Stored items
_ _ _ _ _

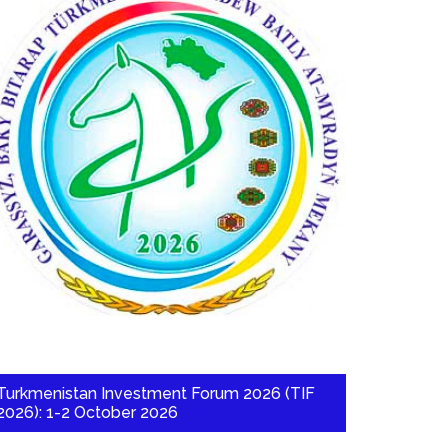
Turkmenistan Investment Forum 2026 (TIF
2026): 1-2 October 2026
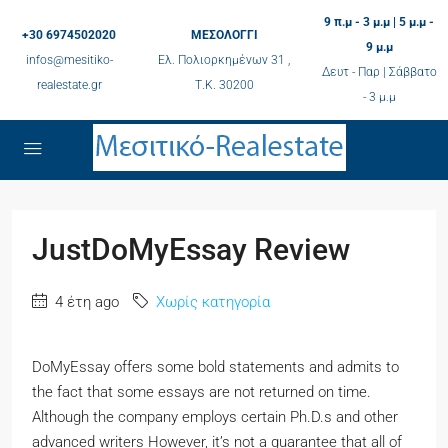
9 π.μ - 3 μ.μ | 5 μ.μ -
+30 6974502020
ΜΕΣΟΛΟΓΓΙ
9 μ.μ
infos@mesitiko-
Ελ. Πολιορκημένων 31 ,
Δευτ - Παρ | Σάββατο
realestate.gr
Τ.K. 30200
- 3 μ.μ
JustDoMyEssay Review
4 έτη ago
Χωρίς κατηγορία
DoMyEssay offers some bold statements and admits to
the fact that some essays are not returned on time.
Although the company employs certain Ph.D.s and other
advanced writers However, it’s not a guarantee that all of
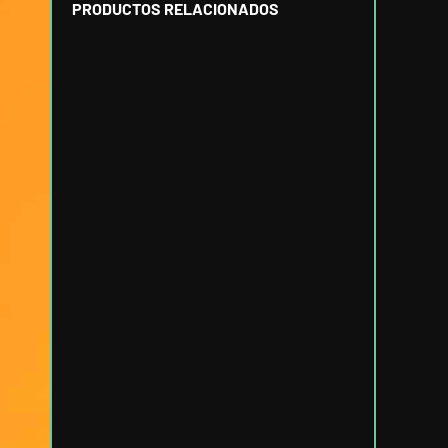
PRODUCTOS RELACIONADOS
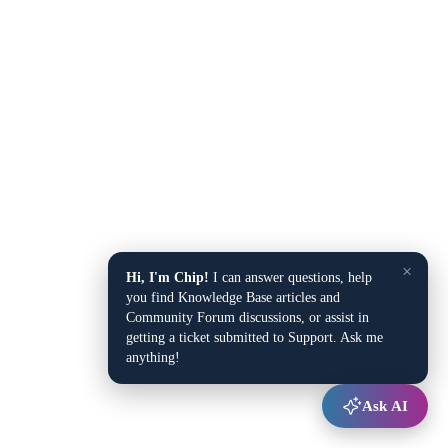
×
Hi, I'm Chip!
I can answer questions, help
you find Knowledge Base articles and
Community Forum discussions, or assist in
getting a ticket submitted to Support. Ask me
anything!
Ask AI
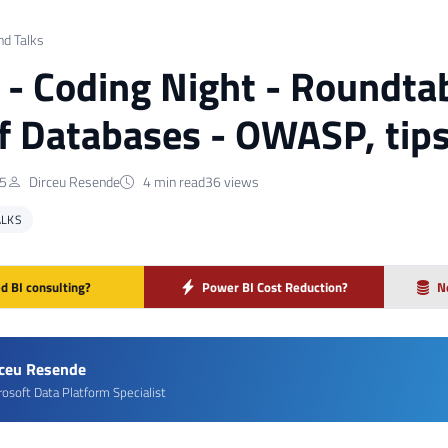
nd Talks
] - Coding Night - Roundtab
f Databases - OWASP, tip
25
Dirceu Resende
4 min read
36 views
ALKS
d BI consulting?
Power BI Cost Reduction?
N
rceu Resende
rosoft Data Platform Specialist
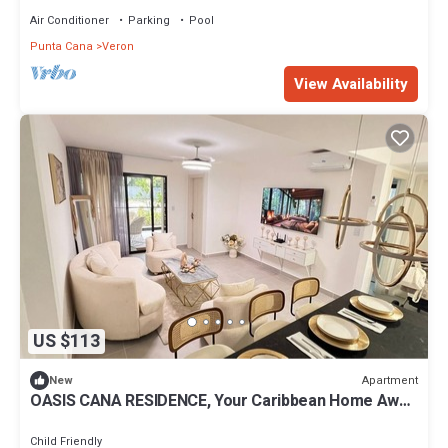
Air Conditioner
Parking
Pool
Punta Cana
Veron
View Availability
US $113
Apartment
New
OASIS CANA RESIDENCE, Your Caribbean Home Away
From Home
Child Friendly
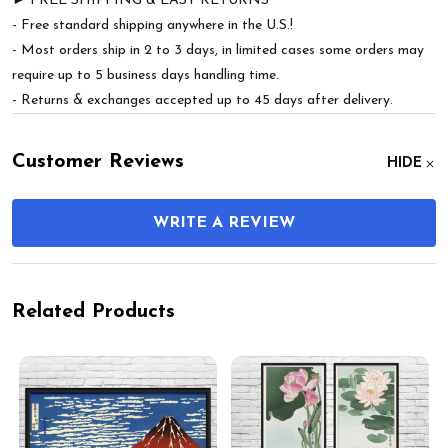
► FREE SHIPPING & EASY RETURNS
- Free standard shipping anywhere in the U.S.!
- Most orders ship in 2 to 3 days, in limited cases some orders may
require up to 5 business days handling time.
- Returns & exchanges accepted up to 45 days after delivery.
Customer Reviews
HIDE
WRITE A REVIEW
Related Products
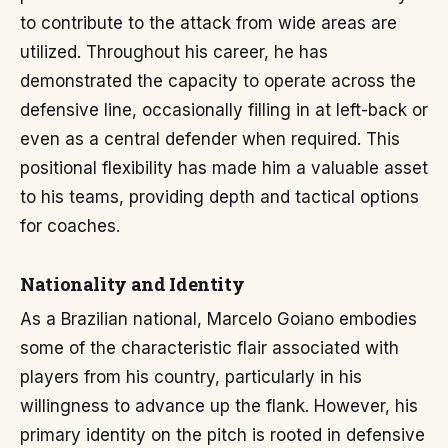
to contribute to the attack from wide areas are
utilized. Throughout his career, he has
demonstrated the capacity to operate across the
defensive line, occasionally filling in at left-back or
even as a central defender when required. This
positional flexibility has made him a valuable asset
to his teams, providing depth and tactical options
for coaches.
Nationality and Identity
As a Brazilian national, Marcelo Goiano embodies
some of the characteristic flair associated with
players from his country, particularly in his
willingness to advance up the flank. However, his
primary identity on the pitch is rooted in defensive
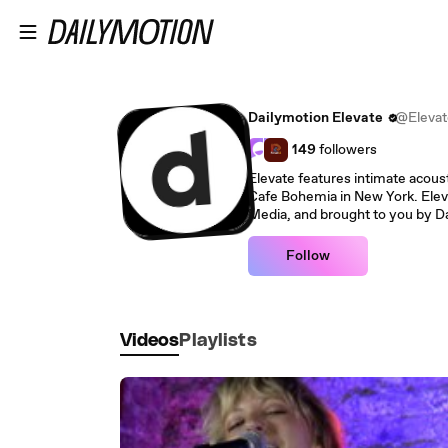
Skip to main content
Dailymotion Elevate
@Elevat
149
followers
Elevate features intimate acoust
Cafe Bohemia in New York. Elev
Media, and brought to you by D
Follow
Videos
Playlists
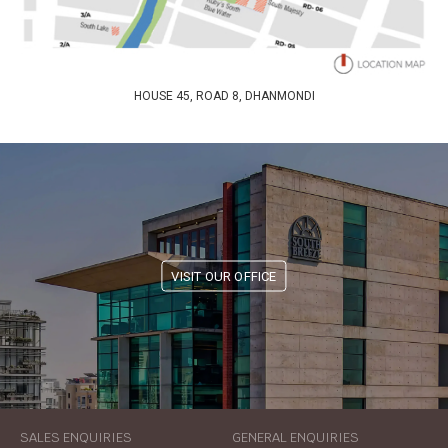
HOUSE 45, ROAD 8, DHANMONDI
VISIT OUR OFFICE
SALES ENQUIRIES
GENERAL ENQUIRIES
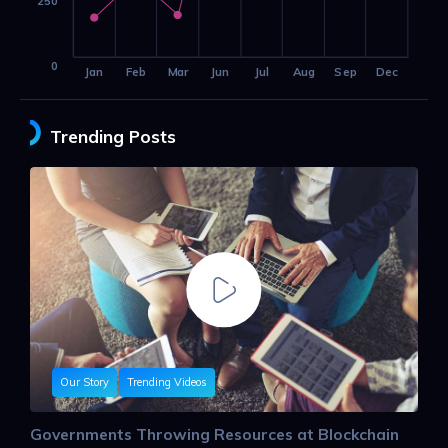
250
0
Jan
Feb
Mar
Jun
Jul
Aug
Sep
Dec
Trending Posts
Our Story
Trending Videos
Governments Throwing Resources at Blockchain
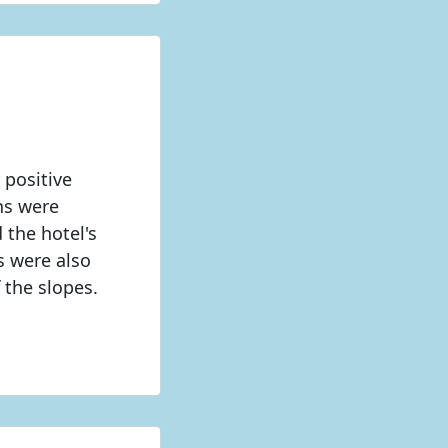
 positive
ns were
 the hotel's
ts were also
 the slopes.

_ _ _ _ _

- _EXERCISE DETAILS_
Transcribe all entries above exactly. Omit the pictures.

- _RESULT OF THE TASK_
Turkmenistan Investment Forum 2026 (TIF
2026): 1-2 October 2026
9 π.μ - 3 μ.μ | 5 μ.μ -
+30 6974502020
ΜΕΣΟΛΟΓΓΙ
9 μ.μ
infos@mesitiko-
Ελ. Πολιορκημένων 31 ,
Δευτ - Παρ | Σάββατο
realestate.gr
Τ.K. 30200
- 3 μ.μ
JustDoMyEssay Review
4 έτη ago
Χωρίς κατηγορία
DoMyEssay offers some bold statements and admits to
the fact that some essays are not returned on time.
Although the company employs certain Ph.D.s and other
advanced writers However, it’s not a guarantee that all of
PRODUCTOS RELACIONADOS
×
Hi, I'm Chip!
I can answer questions, help
you find Knowledge Base articles and
Community Forum discussions, or assist in
getting a ticket submitted to Support. Ask me
anything!
Ask AI
nd Talks
] - Coding Night - Roundtab
f Databases - OWASP, tip
25
Dirceu Resende
4 min read
36 views
ALKS
d BI consulting?
Power BI Cost Reduction?
N
rceu Resende
rosoft Data Platform Specialist
Air Conditioner
Parking
Pool
Punta Cana
Veron
View Availability
US $113
Apartment
New
OASIS CANA RESIDENCE, Your Caribbean Home Away
From Home
Child Friendly
► FREE SHIPPING & EASY RETURNS
- Free standard shipping anywhere in the U.S.!
- Most orders ship in 2 to 3 days, in limited cases some orders may
require up to 5 business days handling time.
- Returns & exchanges accepted up to 45 days after delivery.
Customer Reviews
HIDE
WRITE A REVIEW
Related Products
to contribute to the attack from wide areas are
utilized. Throughout his career, he has
demonstrated the capacity to operate across the
defensive line, occasionally filling in at left-back or
even as a central defender when required. This
positional flexibility has made him a valuable asset
to his teams, providing depth and tactical options
for coaches.
Nationality and Identity
As a Brazilian national, Marcelo Goiano embodies
some of the characteristic flair associated with
players from his country, particularly in his
willingness to advance up the flank. However, his
primary identity on the pitch is rooted in defensive
Skip to main content
Dailymotion Elevate
@Elevat
149
followers
Elevate features intimate acoust
Cafe Bohemia in New York. Elev
Media, and brought to you by D
Follow
Videos
Playlists
HOUSE 45, ROAD 8, DHANMONDI
VISIT OUR OFFICE
SALES ENQUIRIES
GENERAL ENQUIRIES
250
0
Jan
Feb
Mar
Jun
Jul
Aug
Sep
Dec
Trending Posts
Our Story
Trending Videos
Governments Throwing Resources at Blockchain
 positive
ns were
 the hotel's
ts were also
 the slopes.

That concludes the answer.